▶ _Data in this exercise_:
************

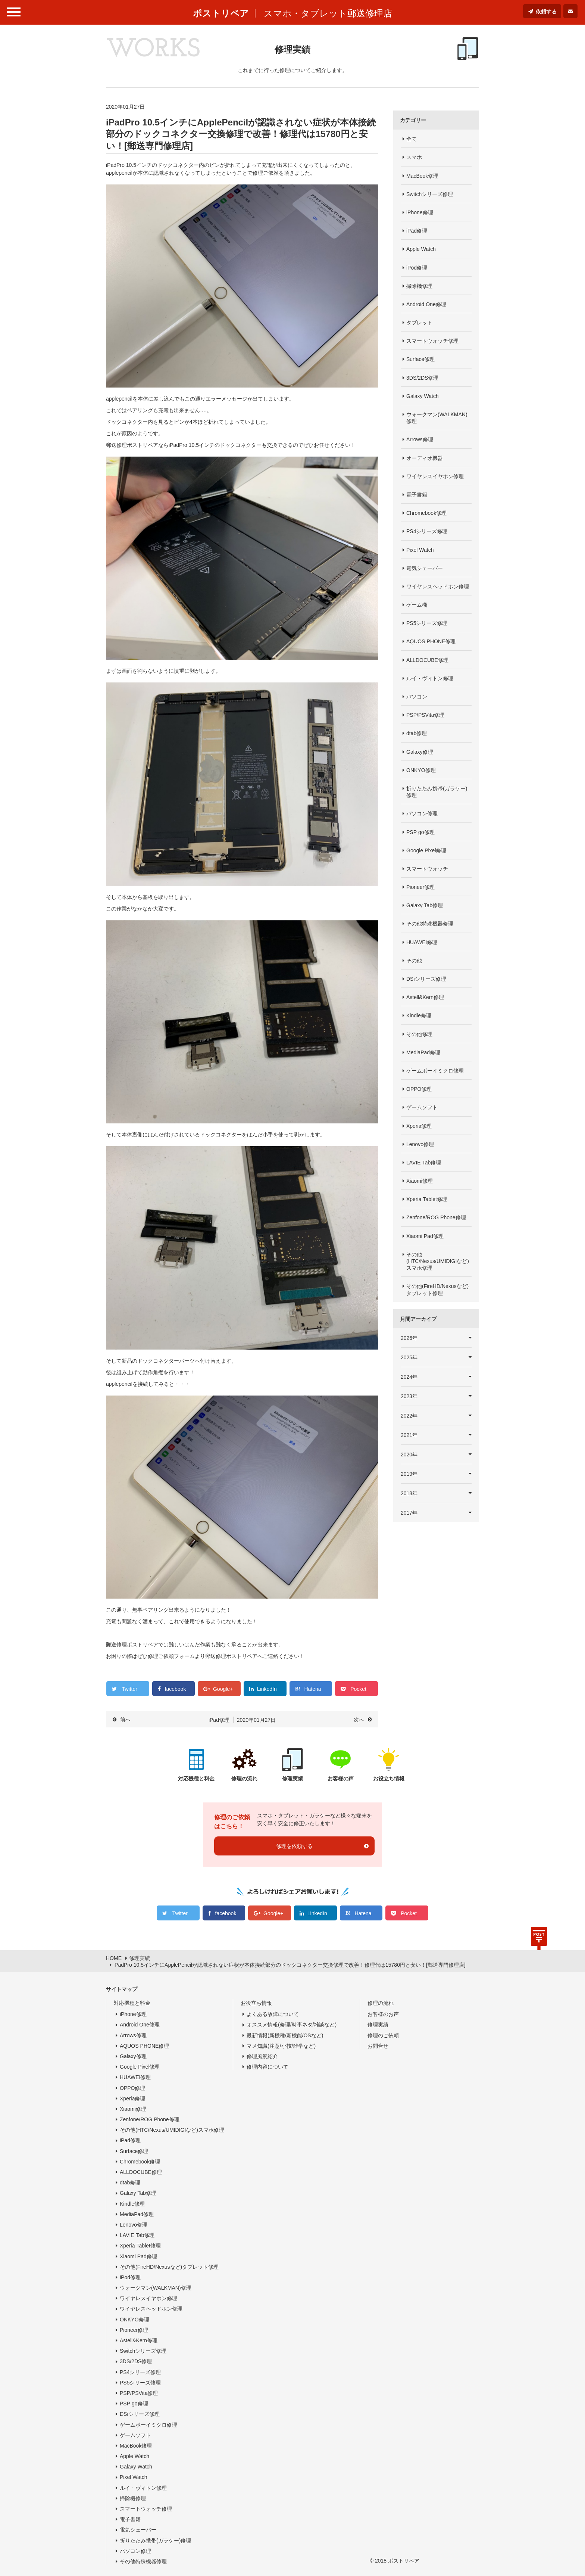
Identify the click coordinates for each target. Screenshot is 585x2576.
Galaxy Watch (422, 396)
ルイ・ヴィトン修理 (429, 678)
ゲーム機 (416, 604)
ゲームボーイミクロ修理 (435, 1070)
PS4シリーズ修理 (426, 531)
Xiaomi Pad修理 (425, 1236)
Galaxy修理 (419, 752)
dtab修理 (416, 733)
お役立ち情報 (256, 2003)
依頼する (546, 11)
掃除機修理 (419, 286)
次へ (359, 1719)
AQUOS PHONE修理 (431, 641)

************

▶ _Problem_:
Repeat exactly the lines above from the line that contains "Galaxy Watch (422, 396)" through the end. Include both of these ends; leave out everything else.

▶ _Result_:
Galaxy Watch (422, 396)
ルイ・ヴィトン修理 (429, 678)
ゲーム機 (416, 604)
ゲームボーイミクロ修理 (435, 1070)
PS4シリーズ修理 (426, 531)
Xiaomi Pad修理 (425, 1236)
Galaxy修理 (419, 752)
dtab修理 (416, 733)
お役立ち情報 (256, 2003)
依頼する (546, 11)
掃除機修理 (419, 286)
次へ (359, 1719)
AQUOS PHONE修理 (431, 641)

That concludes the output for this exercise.